South Korea in talks to free ship seized in Iran
ARMED Iranian Revolutionary Guard troops stormed a South Korean tanker and forced the ship to change course and travel to Iran, the vessel’s owner said yesterday.
It was the latest maritime seizure by Tehran, amid heightened tensions with the West over the nation’s nuclear programme.
Monday’s military raid on the MT Hankuk Chemi was at odds with Iranian explanations that they stopped the vessel for polluting the waters of the Persian Gulf and the Strait of Hormuz. Instead, it appeared the Islamic Republic sought to increase its leverage over Seoul ahead of negotiations over billions of dollars in Iranian assets frozen in South Korean banks amid a US pressure campaign targeting Iran.

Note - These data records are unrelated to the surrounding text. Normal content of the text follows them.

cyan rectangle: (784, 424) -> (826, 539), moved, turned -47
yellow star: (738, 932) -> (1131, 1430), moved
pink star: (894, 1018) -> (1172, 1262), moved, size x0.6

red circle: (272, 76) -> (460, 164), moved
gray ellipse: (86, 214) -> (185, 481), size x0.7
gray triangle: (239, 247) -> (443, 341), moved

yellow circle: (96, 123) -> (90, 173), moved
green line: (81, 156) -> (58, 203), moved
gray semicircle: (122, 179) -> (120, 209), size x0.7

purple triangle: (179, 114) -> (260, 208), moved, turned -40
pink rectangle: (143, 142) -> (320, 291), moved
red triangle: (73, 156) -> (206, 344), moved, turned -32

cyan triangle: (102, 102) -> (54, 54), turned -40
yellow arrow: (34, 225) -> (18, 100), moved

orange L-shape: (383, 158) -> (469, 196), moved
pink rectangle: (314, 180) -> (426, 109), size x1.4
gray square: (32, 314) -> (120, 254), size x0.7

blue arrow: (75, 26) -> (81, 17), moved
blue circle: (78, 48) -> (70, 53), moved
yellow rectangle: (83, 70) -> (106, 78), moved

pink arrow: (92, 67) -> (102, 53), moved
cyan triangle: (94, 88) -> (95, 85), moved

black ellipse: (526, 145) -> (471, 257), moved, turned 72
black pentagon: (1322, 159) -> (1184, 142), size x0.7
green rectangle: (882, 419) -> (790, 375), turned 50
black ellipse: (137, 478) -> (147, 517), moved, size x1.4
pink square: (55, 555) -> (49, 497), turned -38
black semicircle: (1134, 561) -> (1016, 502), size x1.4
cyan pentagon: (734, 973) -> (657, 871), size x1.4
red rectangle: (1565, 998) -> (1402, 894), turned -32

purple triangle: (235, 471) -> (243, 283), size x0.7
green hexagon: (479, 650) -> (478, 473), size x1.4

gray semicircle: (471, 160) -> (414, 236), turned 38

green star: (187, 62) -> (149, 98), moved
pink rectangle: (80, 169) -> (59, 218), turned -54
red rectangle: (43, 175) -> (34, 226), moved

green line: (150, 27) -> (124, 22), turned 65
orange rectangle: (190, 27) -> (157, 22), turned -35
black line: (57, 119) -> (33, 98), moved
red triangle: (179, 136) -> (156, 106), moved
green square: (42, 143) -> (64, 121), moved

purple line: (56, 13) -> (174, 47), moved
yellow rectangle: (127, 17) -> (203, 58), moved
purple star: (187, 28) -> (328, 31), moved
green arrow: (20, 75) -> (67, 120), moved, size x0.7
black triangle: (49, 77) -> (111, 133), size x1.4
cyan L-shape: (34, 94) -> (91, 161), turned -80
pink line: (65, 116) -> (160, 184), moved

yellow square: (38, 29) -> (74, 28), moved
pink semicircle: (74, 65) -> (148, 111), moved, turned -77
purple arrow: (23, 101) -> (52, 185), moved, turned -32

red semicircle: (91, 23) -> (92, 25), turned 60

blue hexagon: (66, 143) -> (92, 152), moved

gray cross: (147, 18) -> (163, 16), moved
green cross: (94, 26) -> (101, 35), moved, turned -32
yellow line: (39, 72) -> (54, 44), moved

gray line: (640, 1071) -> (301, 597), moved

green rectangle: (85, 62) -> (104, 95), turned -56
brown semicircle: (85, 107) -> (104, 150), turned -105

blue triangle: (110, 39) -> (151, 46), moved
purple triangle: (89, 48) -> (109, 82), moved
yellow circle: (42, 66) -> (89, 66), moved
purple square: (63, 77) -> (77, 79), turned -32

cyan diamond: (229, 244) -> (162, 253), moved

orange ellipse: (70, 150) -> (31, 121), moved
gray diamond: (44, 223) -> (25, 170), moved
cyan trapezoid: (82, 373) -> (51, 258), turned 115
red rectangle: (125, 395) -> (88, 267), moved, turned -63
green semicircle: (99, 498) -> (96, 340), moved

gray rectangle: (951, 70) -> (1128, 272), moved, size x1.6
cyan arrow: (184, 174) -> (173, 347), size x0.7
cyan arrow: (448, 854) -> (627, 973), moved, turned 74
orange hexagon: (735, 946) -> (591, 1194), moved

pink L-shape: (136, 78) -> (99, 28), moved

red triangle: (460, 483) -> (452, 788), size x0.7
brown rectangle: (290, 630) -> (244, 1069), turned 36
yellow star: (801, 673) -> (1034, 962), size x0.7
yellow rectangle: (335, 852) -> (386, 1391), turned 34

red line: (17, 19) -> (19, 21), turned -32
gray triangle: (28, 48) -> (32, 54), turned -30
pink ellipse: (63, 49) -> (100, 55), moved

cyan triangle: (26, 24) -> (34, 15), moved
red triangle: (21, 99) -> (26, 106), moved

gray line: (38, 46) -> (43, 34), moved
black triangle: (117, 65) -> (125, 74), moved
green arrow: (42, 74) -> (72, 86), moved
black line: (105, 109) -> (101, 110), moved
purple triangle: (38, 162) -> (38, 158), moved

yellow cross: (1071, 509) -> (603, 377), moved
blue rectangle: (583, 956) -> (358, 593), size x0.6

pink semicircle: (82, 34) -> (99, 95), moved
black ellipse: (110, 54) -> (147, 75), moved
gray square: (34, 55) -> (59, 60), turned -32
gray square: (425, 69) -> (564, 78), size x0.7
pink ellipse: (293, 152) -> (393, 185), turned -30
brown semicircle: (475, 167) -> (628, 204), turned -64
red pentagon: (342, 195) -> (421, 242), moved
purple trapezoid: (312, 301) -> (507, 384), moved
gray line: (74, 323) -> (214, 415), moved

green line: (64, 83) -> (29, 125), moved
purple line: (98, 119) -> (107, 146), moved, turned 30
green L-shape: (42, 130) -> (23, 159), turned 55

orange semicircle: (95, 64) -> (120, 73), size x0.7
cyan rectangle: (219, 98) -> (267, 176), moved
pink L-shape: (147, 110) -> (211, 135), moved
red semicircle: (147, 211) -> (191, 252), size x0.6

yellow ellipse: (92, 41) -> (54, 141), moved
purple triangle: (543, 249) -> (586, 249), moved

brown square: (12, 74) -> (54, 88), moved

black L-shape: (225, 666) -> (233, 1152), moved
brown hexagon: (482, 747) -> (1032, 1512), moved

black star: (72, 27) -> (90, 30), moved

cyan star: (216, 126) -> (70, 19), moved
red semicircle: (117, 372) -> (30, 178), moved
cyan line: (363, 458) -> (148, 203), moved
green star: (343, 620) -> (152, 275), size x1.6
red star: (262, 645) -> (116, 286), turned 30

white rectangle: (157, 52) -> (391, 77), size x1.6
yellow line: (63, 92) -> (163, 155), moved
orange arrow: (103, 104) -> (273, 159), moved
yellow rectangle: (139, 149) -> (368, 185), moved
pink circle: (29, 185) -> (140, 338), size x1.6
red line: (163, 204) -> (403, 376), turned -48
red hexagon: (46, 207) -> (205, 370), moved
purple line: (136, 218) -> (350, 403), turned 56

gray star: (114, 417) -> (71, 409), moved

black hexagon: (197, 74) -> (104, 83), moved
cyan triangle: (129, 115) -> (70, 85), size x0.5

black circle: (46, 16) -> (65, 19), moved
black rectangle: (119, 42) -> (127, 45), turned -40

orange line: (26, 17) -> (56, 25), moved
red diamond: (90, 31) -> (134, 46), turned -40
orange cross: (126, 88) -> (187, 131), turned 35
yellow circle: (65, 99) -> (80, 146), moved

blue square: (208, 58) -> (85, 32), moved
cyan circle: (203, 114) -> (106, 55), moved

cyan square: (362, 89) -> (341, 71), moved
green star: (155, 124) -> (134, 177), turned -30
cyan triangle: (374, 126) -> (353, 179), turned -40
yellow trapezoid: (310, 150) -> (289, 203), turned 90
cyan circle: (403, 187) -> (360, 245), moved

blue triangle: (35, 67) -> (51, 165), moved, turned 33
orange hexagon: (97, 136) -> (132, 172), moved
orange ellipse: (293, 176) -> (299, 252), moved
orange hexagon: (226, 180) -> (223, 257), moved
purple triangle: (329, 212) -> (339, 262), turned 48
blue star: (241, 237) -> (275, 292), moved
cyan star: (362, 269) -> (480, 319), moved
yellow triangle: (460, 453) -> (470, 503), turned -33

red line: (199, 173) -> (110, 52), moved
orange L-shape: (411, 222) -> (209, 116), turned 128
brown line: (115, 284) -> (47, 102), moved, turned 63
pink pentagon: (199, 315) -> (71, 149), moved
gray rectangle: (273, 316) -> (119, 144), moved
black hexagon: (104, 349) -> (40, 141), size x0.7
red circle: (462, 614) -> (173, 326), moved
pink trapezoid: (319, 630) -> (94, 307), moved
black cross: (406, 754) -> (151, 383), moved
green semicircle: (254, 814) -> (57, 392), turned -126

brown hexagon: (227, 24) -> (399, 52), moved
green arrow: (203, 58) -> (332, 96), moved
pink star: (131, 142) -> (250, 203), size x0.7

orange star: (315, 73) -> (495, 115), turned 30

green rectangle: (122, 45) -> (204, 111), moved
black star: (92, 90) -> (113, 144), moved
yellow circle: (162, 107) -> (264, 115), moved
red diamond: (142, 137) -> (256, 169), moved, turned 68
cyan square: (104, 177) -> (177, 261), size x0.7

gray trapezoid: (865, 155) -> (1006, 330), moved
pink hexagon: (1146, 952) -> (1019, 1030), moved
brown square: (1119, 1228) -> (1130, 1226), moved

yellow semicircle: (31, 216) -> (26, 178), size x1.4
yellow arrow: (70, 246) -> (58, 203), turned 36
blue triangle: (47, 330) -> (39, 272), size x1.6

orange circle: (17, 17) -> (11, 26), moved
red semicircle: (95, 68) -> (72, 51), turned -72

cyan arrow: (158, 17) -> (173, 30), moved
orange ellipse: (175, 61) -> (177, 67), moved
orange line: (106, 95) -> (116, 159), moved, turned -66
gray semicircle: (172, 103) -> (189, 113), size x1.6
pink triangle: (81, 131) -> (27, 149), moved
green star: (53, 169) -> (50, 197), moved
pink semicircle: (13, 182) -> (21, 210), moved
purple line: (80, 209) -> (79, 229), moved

Iranian government spokesman Ali Rabiei offered Tehran’s bluntest acknowledgement yet of a link with the frozen assets, saying yesterday: “If anybody is to be called a hostage taker, it is the South Korean government that has taken our more than seven billion dollars hostage under a futile pretext.”
On Monday, Iran also began enriching uranium up to 20%, a small technical step away from weapons-grade levels of 90%, at its Fordow underground facility. That move appeared to put pressure on the United States in the final days of President Donald Trump’s administration, which unilaterally withdrew from Tehran’s nuclear deal with world powers, and it came ahead of the inauguration of president-elect Joe Biden, who has said he would be willing to re-enter the accord.
An official at DM Shipping, of Busan in South Korea, said its vessel had been travelling from Jubail, Saudi Arabia, to Fujairah in the United Arab Emirates when Iranian forces reached the ship and said they would board it. Initially, Iranian forces said they wanted to run an unspecified check on the ship, the official said.
As the vessel’s captain spoke to company security officials in South Korea, armed Iranian troops stormed the tanker as an Iranian helicopter flew overhead, the official said. The troops demanded the captain sail the tanker into Iranian waters over an unspecified investigation and refused to explain themselves, the official added.
The shipping company has since been unable to reach the captain, the official revealed. Security cameras installed on the ship that initially relayed footage on the scene on the deck to the company are now turned off, the official added.
After the company lost contact with the captain, the company received an anti-piracy security alert notice, suggesting the captain activated an onboard warning system, the official said.
In past months, Iran has sought to escalate pressure on South Korea to unlock some £5 billion in frozen assets from oil sales earned before the Trump administration tightened sanctions on the country’s oil exports. South Korea’s foreign ministry said it plans to send a delegation of officials to Iran for talks on securing the early release of the ship and its crew members.